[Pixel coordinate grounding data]
%%

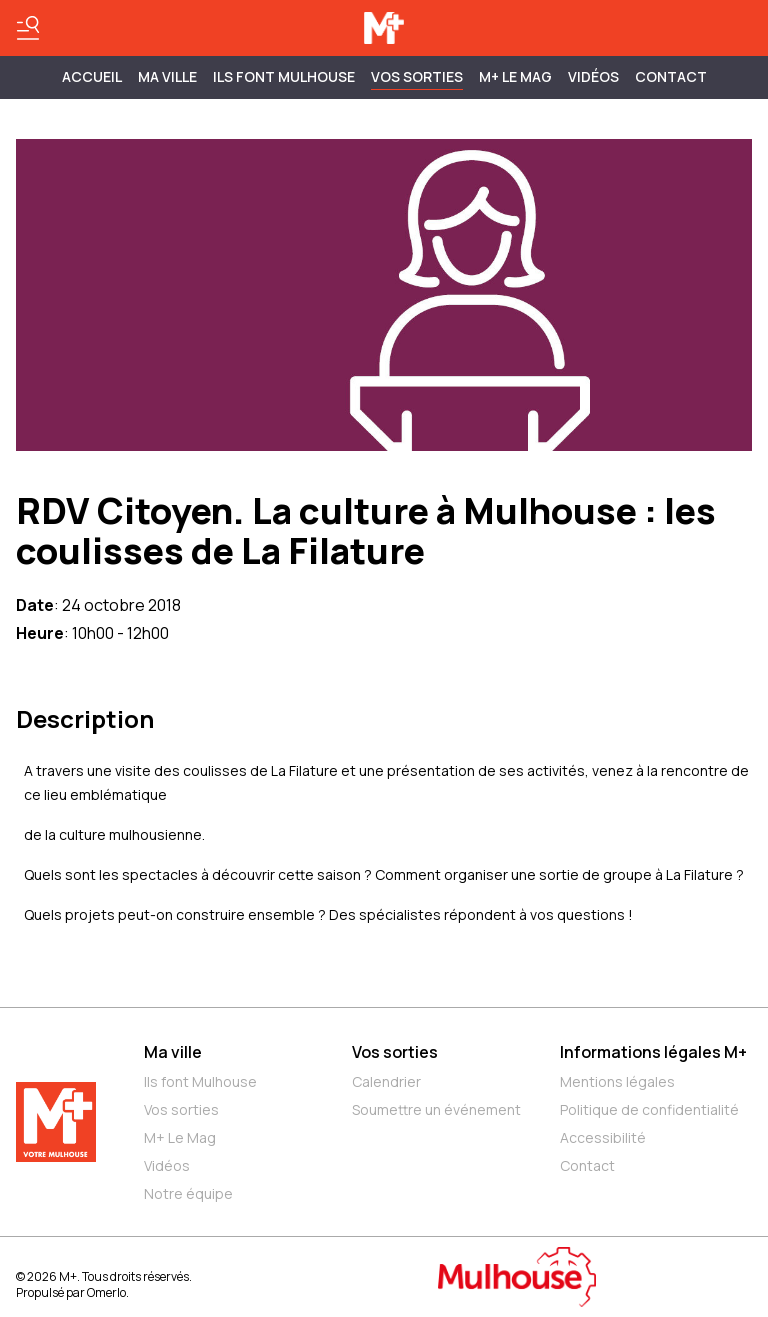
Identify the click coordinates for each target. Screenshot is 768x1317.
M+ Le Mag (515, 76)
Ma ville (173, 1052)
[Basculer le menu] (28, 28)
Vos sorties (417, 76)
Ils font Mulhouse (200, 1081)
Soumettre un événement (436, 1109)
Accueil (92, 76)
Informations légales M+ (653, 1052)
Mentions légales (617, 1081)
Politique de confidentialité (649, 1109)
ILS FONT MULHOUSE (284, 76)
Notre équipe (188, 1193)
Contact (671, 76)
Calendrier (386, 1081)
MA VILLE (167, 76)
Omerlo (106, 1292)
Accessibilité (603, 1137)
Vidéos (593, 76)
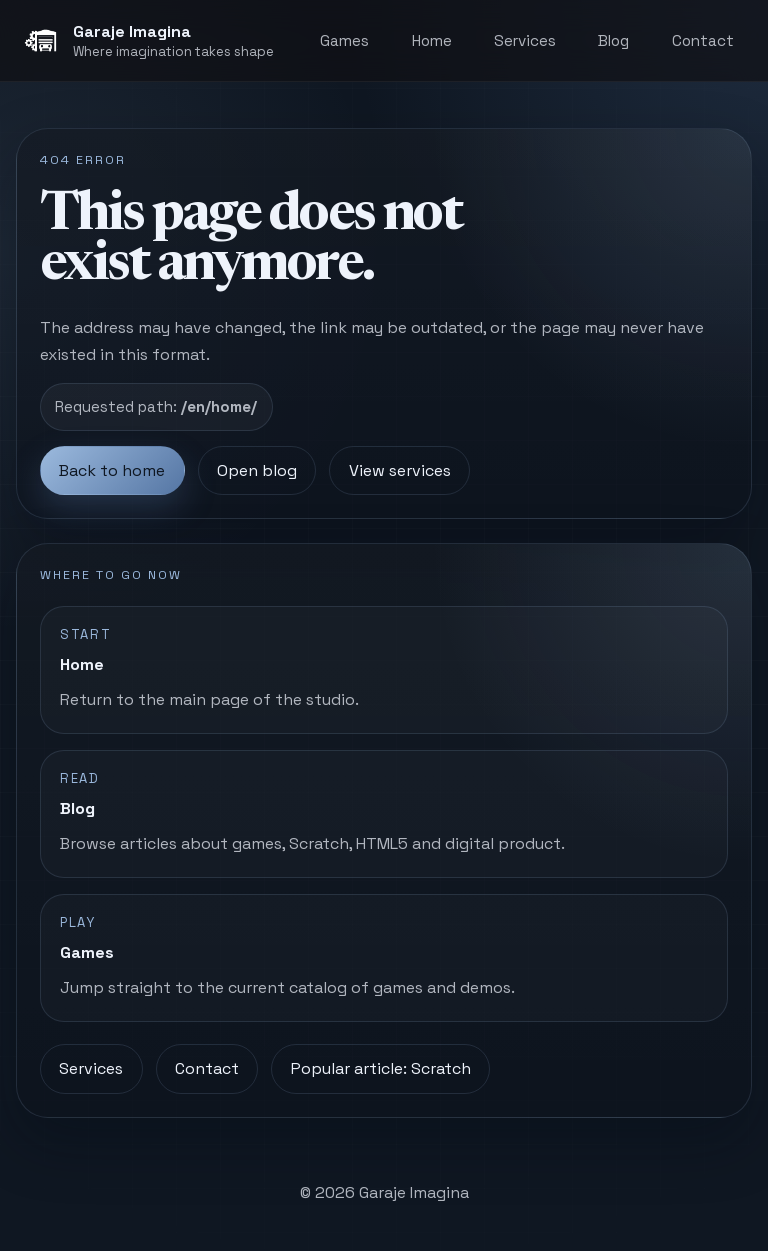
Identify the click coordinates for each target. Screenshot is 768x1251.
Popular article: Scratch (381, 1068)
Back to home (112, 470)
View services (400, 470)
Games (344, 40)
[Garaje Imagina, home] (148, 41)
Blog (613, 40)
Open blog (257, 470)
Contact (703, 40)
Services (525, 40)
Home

%%

What the task asks — Transcribe, without alteration, each line from the one with "Accueil (92, 76)" through the last line of the data; no pictures belong in the copy.

Result —
Accueil (92, 76)
Informations légales M+ (653, 1052)
Mentions légales (617, 1081)
Politique de confidentialité (649, 1109)
ILS FONT MULHOUSE (284, 76)
Notre équipe (188, 1193)
Contact (671, 76)
Calendrier (386, 1081)
MA VILLE (167, 76)
Omerlo (106, 1292)
Accessibilité (603, 1137)
Vidéos (593, 76)
Identify the click coordinates for each target. Screenshot is 768x1251.
Popular article: Scratch (381, 1068)
Back to home (112, 470)
View services (400, 470)
Games (344, 40)
[Garaje Imagina, home] (148, 41)
Blog (613, 40)
Open blog (257, 470)
Contact (703, 40)
Services (525, 40)
Home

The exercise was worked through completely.